## TASK DESCRIPTION
Without the images, reproduce every entry exactly.

*** DATA RECORDS ***

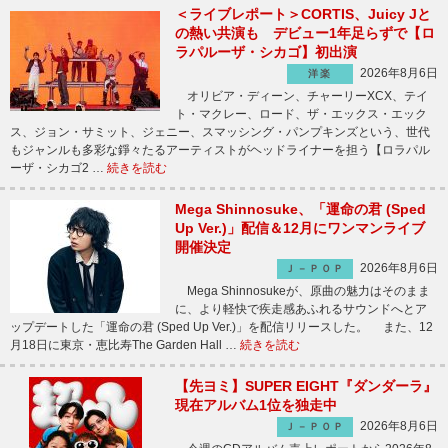
＜ライブレポート＞CORTIS、Juicy Jと
の熱い共演も デビュー1年足らずで【ロ
ラパルーザ・シカゴ】初出演
2026年8月6日
洋楽
オリビア・ディーン、チャーリーXCX、テイ
ト・マクレー、ロード、ザ・エックス・エック
ス、ジョン・サミット、ジェニー、スマッシング・パンプキンズという、世代
もジャンルも多彩な錚々たるアーティストがヘッドライナーを担う【ロラパル
ーザ・シカゴ2 …
続きを読む
Mega Shinnosuke、「運命の君 (Sped
Up Ver.)」配信＆12月にワンマンライブ
開催決定
2026年8月6日
Ｊ－ＰＯＰ
Mega Shinnosukeが、原曲の魅力はそのまま
に、より軽快で疾走感あふれるサウンドへとア
ップデートした「運命の君 (Sped Up Ver.)」を配信リリースした。 また、12
月18日に東京・恵比寿The Garden Hall …
続きを読む
【先ヨミ】SUPER EIGHT『ダンダーラ』
現在アルバム1位を独走中
2026年8月6日
Ｊ－ＰＯＰ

*** End of DATA RECORDS ***

## ANSWER BOX
＜ライブレポート＞CORTIS、Juicy Jと
の熱い共演も デビュー1年足らずで【ロ
ラパルーザ・シカゴ】初出演
2026年8月6日
洋楽
オリビア・ディーン、チャーリーXCX、テイ
ト・マクレー、ロード、ザ・エックス・エック
ス、ジョン・サミット、ジェニー、スマッシング・パンプキンズという、世代
もジャンルも多彩な錚々たるアーティストがヘッドライナーを担う【ロラパル
ーザ・シカゴ2 …
続きを読む
Mega Shinnosuke、「運命の君 (Sped
Up Ver.)」配信＆12月にワンマンライブ
開催決定
2026年8月6日
Ｊ－ＰＯＰ
Mega Shinnosukeが、原曲の魅力はそのまま
に、より軽快で疾走感あふれるサウンドへとア
ップデートした「運命の君 (Sped Up Ver.)」を配信リリースした。 また、12
月18日に東京・恵比寿The Garden Hall …
続きを読む
【先ヨミ】SUPER EIGHT『ダンダーラ』
現在アルバム1位を独走中
2026年8月6日
Ｊ－ＰＯＰ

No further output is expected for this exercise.